By LIA ZHU in San Francisco | China Daily Global | Updated: 2023-08-29 10:32

Campaign gets support from over 1,000 faculty members, scholars

File photo shows the national flags of China and the United States. [Photo/Xinhua]

A campaign to urge the United States government to renew a deal with China on science and technology cooperation has quickly garnered the support of more than 1,000 faculty members and scholars in US universities.

The US-China Science and Technology Agreement, which was signed in 1979 and had been renewed every five years or so ever since, expired on Sunday.

A week before it expired, two physics professors at Stanford University — Steven Kivelson and Peter Michelson — launched the campaign to urge fellow researchers in the country to endorse their open letter to US President Joe Biden in the hope of keeping the agreement alive.

Within six days, the letter had been endorsed by over 1,000 academics, including several Nobel laureates, members of the National Academies, and members of the American Academy of Arts and Sciences.

"It is highly significant that a substantial number of scientists and related experts from the American scientific community publicly endorsed the renewal and continuation of the Science and Technology Agreement," Denis Simon, a professor of Global Business and Technology at University of North Carolina at Chapel Hill, told China Daily.

"The broad endorsement to remain engaged with China in science and technology reflects the high level of interdependence that has been built up over four decades of meaningful cooperation," said Simon, who endorsed the letter and has been heavily involved in the efforts to renew the agreement.

The deal has become the subject of controversy as some Republican lawmakers raised "national security" concerns and opposed its renewal. The Biden administration on Wednesday told NBC News that it was seeking a six-month extension to "undertake negotiations to amend and strengthen the terms "of the agreement.

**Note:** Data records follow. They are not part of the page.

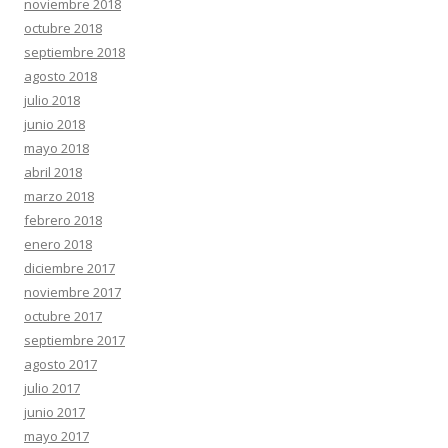
noviembre 2018
octubre 2018
septiembre 2018
agosto 2018
julio 2018
junio 2018
mayo 2018
abril 2018
marzo 2018
febrero 2018
enero 2018
diciembre 2017
noviembre 2017
octubre 2017
septiembre 2017
agosto 2017
julio 2017
junio 2017
mayo 2017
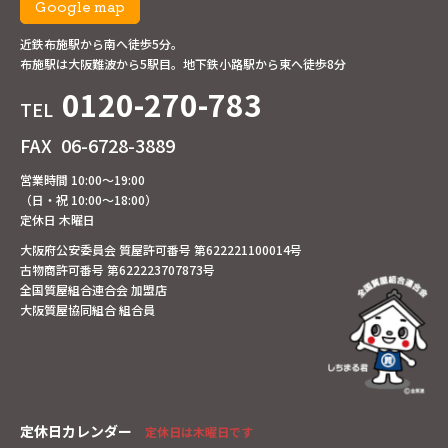
Google map
近鉄布施駅から南へ徒歩5分。
布施駅は大阪難波から5駅目。地下鉄小路駅から東へ徒歩8分
0120-270-783
TEL
FAX
06-6728-3889
営業時間 10:00～19:00
（日・祝 10:00～18:00）
定休日 木曜日
大阪府公安委員会 質屋許可番号 第622221100014号
古物商許可番号 第622223707873号
全国質屋組合連合会 加盟店
大阪質屋協同組合 組合員
定休日カレンダー
定休日は木曜日です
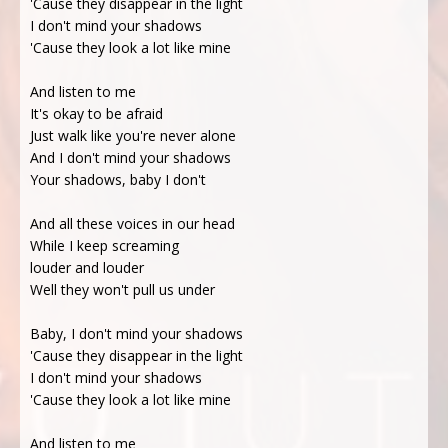
'Cause they disappear in the light
I don't mind your shadows
'Cause they look a lot like mine
And listen to me
It's okay to be afraid
Just walk like you're never alone
And I don't mind your shadows
Your shadows, baby I don't
And all these voices in our head
While I keep screaming
louder and louder
Well they won't pull us under
Baby, I don't mind your shadows
'Cause they disappear in the light
I don't mind your shadows
'Cause they look a lot like mine
And listen to me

"We certainly need to negotiate an agreement that can sustain bilateral collaboration for the next 40 years. That said, it is important for active scientists and other scholars to secure the endorsement of both governments that science and technology aspects of the relationship are important to both countries," said Simon, who recently resigned the post at UNC-Chapel Hill because of differences between him and the university over the issue of engagement with China.

The renewal of the agreement would "help revitalize current levels of cooperation and hopefully provide the added trust and confidence needed to open up new areas for cooperation, especially regarding pressing global challenges", he said.

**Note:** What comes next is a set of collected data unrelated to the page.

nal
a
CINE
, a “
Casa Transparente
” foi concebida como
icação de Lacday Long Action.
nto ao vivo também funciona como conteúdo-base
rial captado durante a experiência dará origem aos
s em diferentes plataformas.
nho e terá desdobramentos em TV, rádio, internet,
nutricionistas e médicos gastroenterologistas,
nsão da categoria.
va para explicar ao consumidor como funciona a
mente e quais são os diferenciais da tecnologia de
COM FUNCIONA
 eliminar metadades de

"There is no pressing global challenge issue whose meaningful solution will not require some appreciable level of US-China collaboration," he added.

As about the so-called national security concerns, Kivelson and Michelson noted in their letter that the results of fundamental research at US universities are intended to be openly published so they are neither proprietary nor do they deal with classified information.

In addition, the science and technology agreement itself is "a broad umbrella agreement" that commits the US to no specific activities because activities aren't even listed in it, said Deborah Seligsohn, former science counselor at the US embassy in China and an assistant professor of political science at Villanova University.

"We don't actually have to do anything to change which topics we're working on and what we do because all of that is done under sub agreements," she said at a recent webinar on US-China research collaboration.

Secondly, almost no science and technology cooperation involves intellectual property creation, she said. "When we talk about things like working together on pollution abatement, we were using very old technologies; when we do public health, we're trying to generate public goods. When we do scientific research, most of what we're trying to do is produce peer reviewed publications that are open science," she said.

"I think it's important to realize that an enormous amount of the outcomes of this agreement are not actually in these areas (national security) that people worry the most about," she added.

The next six months will be pivotal to work out the provisions of a workable agreement, said Simon, calling on policymakers to focus on top priority issues.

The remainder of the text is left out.